__WHAT THE TASK REQUIRES__
Wherever the records include pictures, skip them and transcribe all the rest word for word.

[EXERCISE INPUTS Boundary: Start]

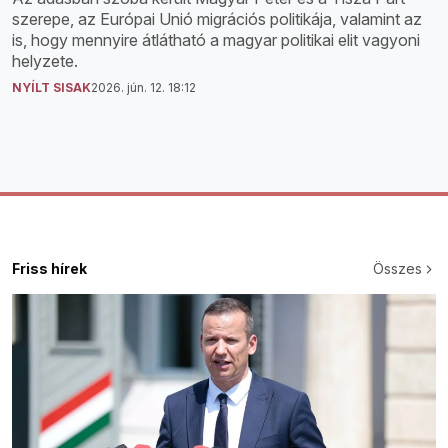
szerepe, az Európai Unió migrációs politikája, valamint az
is, hogy mennyire átlátható a magyar politikai elit vagyoni
helyzete.
NYÍLT SISAK
2026. jún. 12. 18:12
Friss hírek
Összes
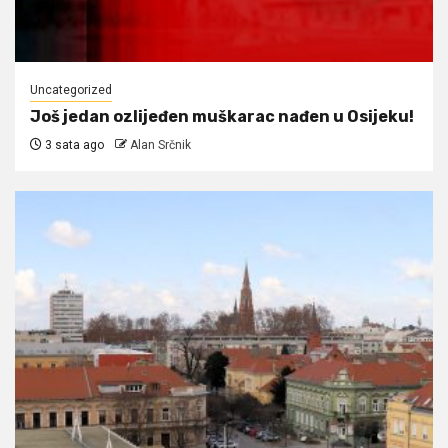
Uncategorized
Još jedan ozlijeđen muškarac nađen u Osijeku!
3 sata ago
Alan Srčnik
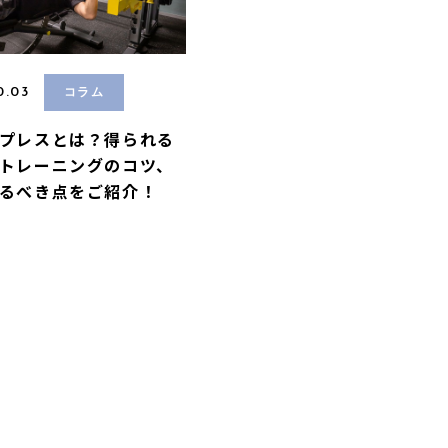
0.03
コラム
プレスとは？得られる
トレーニングのコツ、
るべき点をご紹介！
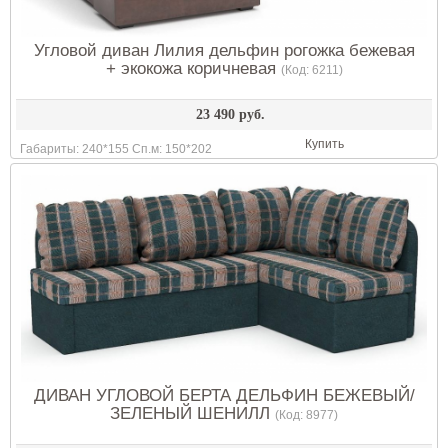
Угловой диван Лилия дельфин рогожка бежевая
+ экокожа коричневая
(Код:
6211
)
23 490 руб.
Купить
Габариты: 240*155 Сп.м: 150*202
ДИВАН УГЛОВОЙ БЕРТА ДЕЛЬФИН БЕЖЕВЫЙ/
ЗЕЛЕНЫЙ ШЕНИЛЛ
(Код:
8977
)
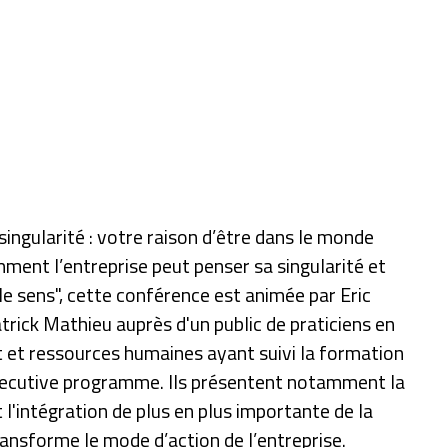
 singularité : votre raison d’être dans le monde
ment l’entreprise peut penser sa singularité et
le sens", cette conférence est animée par Eric
trick Mathieu auprès d'un public de praticiens en
t ressources humaines ayant suivi la formation
xecutive programme. Ils présentent notamment la
l'intégration de plus en plus importante de la
ransforme le mode d’action de l’entreprise.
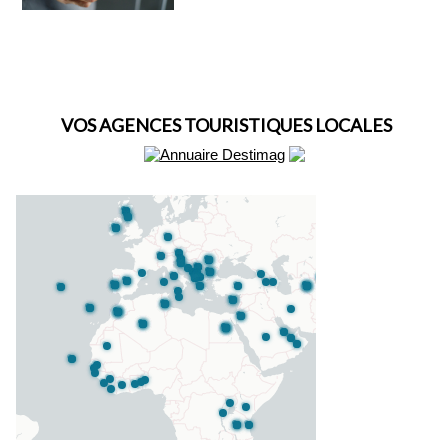
VOS AGENCES TOURISTIQUES LOCALES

[EXERCISE INPUTS Boundary: End]

__RESULT OF THIS EXERCISE__
szerepe, az Európai Unió migrációs politikája, valamint az
is, hogy mennyire átlátható a magyar politikai elit vagyoni
helyzete.
NYÍLT SISAK
2026. jún. 12. 18:12
Friss hírek
Összes
Uncategorized
Još jedan ozlijeđen muškarac nađen u Osijeku!
3 sata ago
Alan Srčnik
0.03
コラム
プレスとは？得られる
トレーニングのコツ、
るべき点をご紹介！
Угловой диван Лилия дельфин рогожка бежевая
+ экокожа коричневая
(Код:
6211
)
23 490 руб.
Купить
Габариты: 240*155 Сп.м: 150*202
ДИВАН УГЛОВОЙ БЕРТА ДЕЛЬФИН БЕЖЕВЫЙ/
ЗЕЛЕНЫЙ ШЕНИЛЛ
(Код:
8977
)
 singularité : votre raison d’être dans le monde
ment l’entreprise peut penser sa singularité et
le sens", cette conférence est animée par Eric
trick Mathieu auprès d'un public de praticiens en
t ressources humaines ayant suivi la formation
xecutive programme. Ils présentent notamment la
l'intégration de plus en plus importante de la
ransforme le mode d’action de l’entreprise.
VOS AGENCES TOURISTIQUES LOCALES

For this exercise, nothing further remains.